If you had purchased one share of Nvidia stock when it first went public, this is how many shares you would have today.

Investors can learn from Nvidia's example about how share prices can increase significantly over time.

It is impossible to create a list of the most successful stocks in history without mentioning Nvidia ( NVDA 4.35% ) . Following the company’s first time offering its shares to the public ( IPO Since 1999, the stock has surged by almost 300,000%, with the bulk of this growth taking place in the past decade due to the rise of cloud computing, which has heightened the significance of Nvidia’s GPUs.

Nevertheless, the company’s stock received a significant boost due to its strong position in AI chip technology. The high demand for these chips has propelled Nvidia to the forefront of the chip industry, resulting in a 10-fold increase in its value. stock split At the beginning of this year, taking into account previous stock divisions, even the least significant shareholders of Nvidia would now hold a considerable amount of shares.

The increase in Nvidia’s market share.

Investors who purchased a single share of Nvidia stock during its initial public offering would now have 480 shares. The stock experienced two 2-for-1 splits and one 3-for-2 split between 2000 and 2007. There were no further splits until the pandemic, which resulted in a 4-for-1 split due to increased demand for Nvidia’s GPUs. The rise of the AI chip industry caused a significant increase in Nvidia’s shares from late 2022 onwards, leading to a subsequent 10-for-1 split.

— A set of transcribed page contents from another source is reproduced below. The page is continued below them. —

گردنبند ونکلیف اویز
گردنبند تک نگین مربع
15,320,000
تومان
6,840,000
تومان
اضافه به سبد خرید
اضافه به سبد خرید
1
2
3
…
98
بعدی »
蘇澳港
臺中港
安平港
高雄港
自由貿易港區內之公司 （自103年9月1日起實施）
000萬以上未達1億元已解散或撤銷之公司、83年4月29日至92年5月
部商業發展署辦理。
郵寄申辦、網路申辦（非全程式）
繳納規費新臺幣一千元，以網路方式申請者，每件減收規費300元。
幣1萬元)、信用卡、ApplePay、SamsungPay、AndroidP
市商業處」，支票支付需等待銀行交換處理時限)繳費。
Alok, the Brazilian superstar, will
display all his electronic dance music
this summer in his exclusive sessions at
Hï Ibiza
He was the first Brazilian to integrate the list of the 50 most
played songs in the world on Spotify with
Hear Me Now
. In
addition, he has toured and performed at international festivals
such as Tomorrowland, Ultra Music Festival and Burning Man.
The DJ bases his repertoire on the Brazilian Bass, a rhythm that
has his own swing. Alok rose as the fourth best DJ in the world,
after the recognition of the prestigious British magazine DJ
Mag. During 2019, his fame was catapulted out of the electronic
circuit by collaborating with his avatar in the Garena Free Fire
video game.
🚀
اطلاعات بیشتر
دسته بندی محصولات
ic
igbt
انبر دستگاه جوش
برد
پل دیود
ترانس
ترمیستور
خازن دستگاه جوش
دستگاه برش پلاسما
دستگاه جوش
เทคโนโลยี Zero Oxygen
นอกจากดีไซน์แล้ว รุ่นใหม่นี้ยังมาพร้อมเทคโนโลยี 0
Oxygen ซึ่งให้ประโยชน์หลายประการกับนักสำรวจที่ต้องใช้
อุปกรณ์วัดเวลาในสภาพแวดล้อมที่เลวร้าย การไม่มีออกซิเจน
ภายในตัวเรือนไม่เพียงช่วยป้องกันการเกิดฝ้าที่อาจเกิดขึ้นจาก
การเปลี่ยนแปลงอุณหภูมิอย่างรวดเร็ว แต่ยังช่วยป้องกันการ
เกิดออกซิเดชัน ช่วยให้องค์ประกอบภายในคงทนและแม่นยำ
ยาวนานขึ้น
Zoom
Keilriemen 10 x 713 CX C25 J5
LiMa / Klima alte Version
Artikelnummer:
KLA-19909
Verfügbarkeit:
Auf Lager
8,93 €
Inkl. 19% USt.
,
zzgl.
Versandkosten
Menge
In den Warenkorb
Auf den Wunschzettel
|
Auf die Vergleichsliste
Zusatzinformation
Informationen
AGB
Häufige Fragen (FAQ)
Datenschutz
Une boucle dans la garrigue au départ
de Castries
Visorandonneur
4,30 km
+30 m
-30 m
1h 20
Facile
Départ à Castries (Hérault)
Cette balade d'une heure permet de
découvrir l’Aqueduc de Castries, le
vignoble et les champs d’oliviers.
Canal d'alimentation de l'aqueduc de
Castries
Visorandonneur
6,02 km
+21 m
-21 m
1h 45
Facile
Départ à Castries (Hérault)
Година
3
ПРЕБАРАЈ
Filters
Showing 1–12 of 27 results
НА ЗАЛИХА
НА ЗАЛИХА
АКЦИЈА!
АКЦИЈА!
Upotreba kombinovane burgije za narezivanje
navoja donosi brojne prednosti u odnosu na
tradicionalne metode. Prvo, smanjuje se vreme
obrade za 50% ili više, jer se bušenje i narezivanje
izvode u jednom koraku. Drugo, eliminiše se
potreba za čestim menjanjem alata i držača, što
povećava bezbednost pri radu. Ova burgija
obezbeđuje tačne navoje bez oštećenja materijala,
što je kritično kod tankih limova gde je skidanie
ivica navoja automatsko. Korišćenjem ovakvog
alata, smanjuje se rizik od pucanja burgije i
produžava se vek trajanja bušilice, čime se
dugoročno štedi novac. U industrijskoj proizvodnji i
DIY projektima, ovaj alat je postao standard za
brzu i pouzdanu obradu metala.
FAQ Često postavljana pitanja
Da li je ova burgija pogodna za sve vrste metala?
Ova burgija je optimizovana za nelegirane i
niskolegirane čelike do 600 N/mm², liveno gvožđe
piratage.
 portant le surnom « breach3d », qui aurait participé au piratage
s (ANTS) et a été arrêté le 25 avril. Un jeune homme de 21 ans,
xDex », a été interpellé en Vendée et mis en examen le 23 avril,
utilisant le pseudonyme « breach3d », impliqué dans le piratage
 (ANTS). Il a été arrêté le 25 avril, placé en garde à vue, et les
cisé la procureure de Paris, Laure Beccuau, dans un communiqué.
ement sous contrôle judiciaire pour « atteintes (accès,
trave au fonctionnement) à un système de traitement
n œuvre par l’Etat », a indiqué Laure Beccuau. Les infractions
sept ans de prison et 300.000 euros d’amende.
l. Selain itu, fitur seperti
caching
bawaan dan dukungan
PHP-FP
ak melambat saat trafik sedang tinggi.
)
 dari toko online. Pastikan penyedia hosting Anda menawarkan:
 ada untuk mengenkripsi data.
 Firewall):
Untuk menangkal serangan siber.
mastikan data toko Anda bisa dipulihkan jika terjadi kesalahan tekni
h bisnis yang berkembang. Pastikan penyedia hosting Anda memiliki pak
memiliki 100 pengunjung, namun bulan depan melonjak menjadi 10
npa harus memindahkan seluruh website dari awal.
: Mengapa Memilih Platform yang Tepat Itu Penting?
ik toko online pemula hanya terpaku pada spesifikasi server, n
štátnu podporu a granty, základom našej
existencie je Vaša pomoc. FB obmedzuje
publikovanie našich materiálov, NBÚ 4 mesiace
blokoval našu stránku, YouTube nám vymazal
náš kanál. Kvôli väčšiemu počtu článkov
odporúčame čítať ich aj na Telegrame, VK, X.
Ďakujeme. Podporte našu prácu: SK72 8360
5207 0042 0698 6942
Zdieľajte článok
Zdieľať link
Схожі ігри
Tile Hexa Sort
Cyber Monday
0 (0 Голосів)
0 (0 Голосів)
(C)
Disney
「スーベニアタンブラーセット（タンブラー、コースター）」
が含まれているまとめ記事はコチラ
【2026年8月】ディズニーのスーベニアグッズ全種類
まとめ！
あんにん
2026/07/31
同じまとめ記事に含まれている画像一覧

The profits were substantial. Initially, one share was priced at $12 during the IPO, before undergoing six splits. Currently, owning 480 shares amounts to approximately $58,000. Therefore, having even a small number of Nvidia shares in 1999 would have resulted in remarkable profits.

Examining Nvidia’s expansion in context

In the end, Nvidia demonstrates that owning just one share can lead to significant share growth through stock splits.

Investors should not anticipate that one share of their growth stocks will multiply to 480 shares. However, if a company consistently increases its revenue and profits by double digits, it is probable that it will undergo a stock split every few years.

Just seven 2-for-1 splits can result in an increase from one share to 128 shares, while only two 10-for-1 splits are needed to transform one share into 100. These instances demonstrate the potential for significant share growth by investing in a promising growth stock at an early stage.